Breeders who have their sows outdoors are in the minority – even so, these notes are for them. Outdoor breeders have to have plenty of land with the right well-drained soil, the right mild climate, dedicated ‘all-weather’ stockpeople and I believe the right breed of tough, hardy well-milking mothers with strong legs.
Such breeders benefit from far lower housing costs, and usually have their own supply of grain which has enabled them to survive – so far – the present severe feed price crisis.
Disadvantage
What is a disadvantage, however, is that their sows are very much at the mercy of increasing and decreasing seasonal light patterns. Not for them are the benefits of controlled indoor lighting to ‘fool’ the sow’s age-old hormone system into thinking it is eternal springtime and thus time to get breeding 24/7.
(I did hear that floodlighting outdoor rebreeding paddocks might be helpful, but that came to nothing, even ignoring the high power costs).
Living as I do in the middle of a primary outdoor sow breeding area, over the years I’ve suspected that we ‘outdoorers’ get more late summer/ early autumn infertility (as distinct from the more common early winter performance dropaway) than the majority who keep their sows indoors. Why might this be?
Too much light in spring?
In a northern hemisphere spring, as the romantic poets from Bunyan and Shakespeare onwards remind us, we get ‘April showers’. Periods of intermittent, short showers followed by the brightest of blue skies. The half-hourly bouts of rain wash the atmosphere as clear as crystal and the ultra-violet from the intense periods of very bright sunshine is obvious – I burn very quickly during a day spent on the downs inspecting paddocks. So do the sows!

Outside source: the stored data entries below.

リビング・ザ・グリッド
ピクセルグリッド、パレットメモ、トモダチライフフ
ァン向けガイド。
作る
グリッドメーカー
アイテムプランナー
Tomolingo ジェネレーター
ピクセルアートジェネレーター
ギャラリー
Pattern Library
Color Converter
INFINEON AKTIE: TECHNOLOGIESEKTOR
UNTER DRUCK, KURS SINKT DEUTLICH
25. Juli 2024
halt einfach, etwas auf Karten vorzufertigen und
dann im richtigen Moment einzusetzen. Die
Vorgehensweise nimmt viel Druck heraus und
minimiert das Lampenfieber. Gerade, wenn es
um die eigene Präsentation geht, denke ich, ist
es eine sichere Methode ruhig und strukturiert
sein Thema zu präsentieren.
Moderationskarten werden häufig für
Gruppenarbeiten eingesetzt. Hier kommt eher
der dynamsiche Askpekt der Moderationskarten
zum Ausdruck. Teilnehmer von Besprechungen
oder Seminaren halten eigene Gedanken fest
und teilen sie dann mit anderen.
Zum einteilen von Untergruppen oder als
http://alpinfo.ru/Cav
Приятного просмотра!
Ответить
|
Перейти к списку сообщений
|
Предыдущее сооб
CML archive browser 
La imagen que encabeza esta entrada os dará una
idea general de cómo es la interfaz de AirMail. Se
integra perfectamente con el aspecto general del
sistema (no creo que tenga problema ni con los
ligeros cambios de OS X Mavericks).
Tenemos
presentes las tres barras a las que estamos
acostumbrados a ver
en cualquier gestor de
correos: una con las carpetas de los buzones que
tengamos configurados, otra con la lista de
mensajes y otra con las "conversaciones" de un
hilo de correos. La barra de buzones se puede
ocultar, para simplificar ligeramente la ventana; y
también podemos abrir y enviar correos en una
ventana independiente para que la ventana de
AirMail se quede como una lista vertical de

Very few outdoor breeders put up temporary sunshades as early as April.
“For the hot months of June to August maybe – but April? It’s not hot then,” they say.
Light intensity
Correct – but the light intensity is high. I’m pretty sure it is a contributory factor. But seasonal infertility is a very complicated, interrelated subject and there is a lot we don’t know, even now. Any suggestions?

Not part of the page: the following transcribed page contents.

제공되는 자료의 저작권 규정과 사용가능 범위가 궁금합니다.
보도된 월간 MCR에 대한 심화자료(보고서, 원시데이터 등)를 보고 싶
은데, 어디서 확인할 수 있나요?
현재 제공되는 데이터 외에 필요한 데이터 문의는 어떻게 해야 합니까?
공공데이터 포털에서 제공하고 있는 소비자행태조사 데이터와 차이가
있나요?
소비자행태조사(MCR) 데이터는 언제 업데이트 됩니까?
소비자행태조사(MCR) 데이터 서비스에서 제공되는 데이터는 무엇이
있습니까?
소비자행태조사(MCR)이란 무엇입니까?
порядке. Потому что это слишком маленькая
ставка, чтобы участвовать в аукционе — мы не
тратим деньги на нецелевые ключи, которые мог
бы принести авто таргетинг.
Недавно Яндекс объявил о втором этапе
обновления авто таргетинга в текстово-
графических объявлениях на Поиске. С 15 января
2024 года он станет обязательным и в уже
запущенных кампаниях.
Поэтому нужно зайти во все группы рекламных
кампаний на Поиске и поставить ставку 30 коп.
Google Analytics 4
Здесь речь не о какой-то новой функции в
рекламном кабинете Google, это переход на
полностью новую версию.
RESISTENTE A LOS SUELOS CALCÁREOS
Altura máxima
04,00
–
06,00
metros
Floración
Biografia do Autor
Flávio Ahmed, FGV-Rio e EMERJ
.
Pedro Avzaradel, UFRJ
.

For the past three years I have been measuring light levels inside breeding barns with a redundant photographer’s light meter (I will describe what to buy and how to calibrate it next time). While I get a reading of around 350 lux (lumens) in a really well-lit indoor breeding unit, I’m getting 600 lux outside on those April days I’ve described.
Sunshade area
A sunshade area can be four strong 4 m high poles (old redundant telephone poles are often free for the asking) joined by 100 x 100 mm battens. These are covered by a ‘roof’ of double ‘Galebreaker’ netting – double for wind resistance, not so much shade.
Not expensive, and sows can be encouraged to use it by providing a modicum of straw into which a few feed nuts are scattered. Sows get tired walking about ‘fossicking’ – one authority suggests as much as 6 km in a day – and can prefer the shaded area to rest up rather than a sunbaked, overhot and airless outside ark, which is a shelter from bad weather and for cosy sleepy-byes at night-time.
So get those sunshades up for our increasingly hot summers, sure, but get them up far earlier.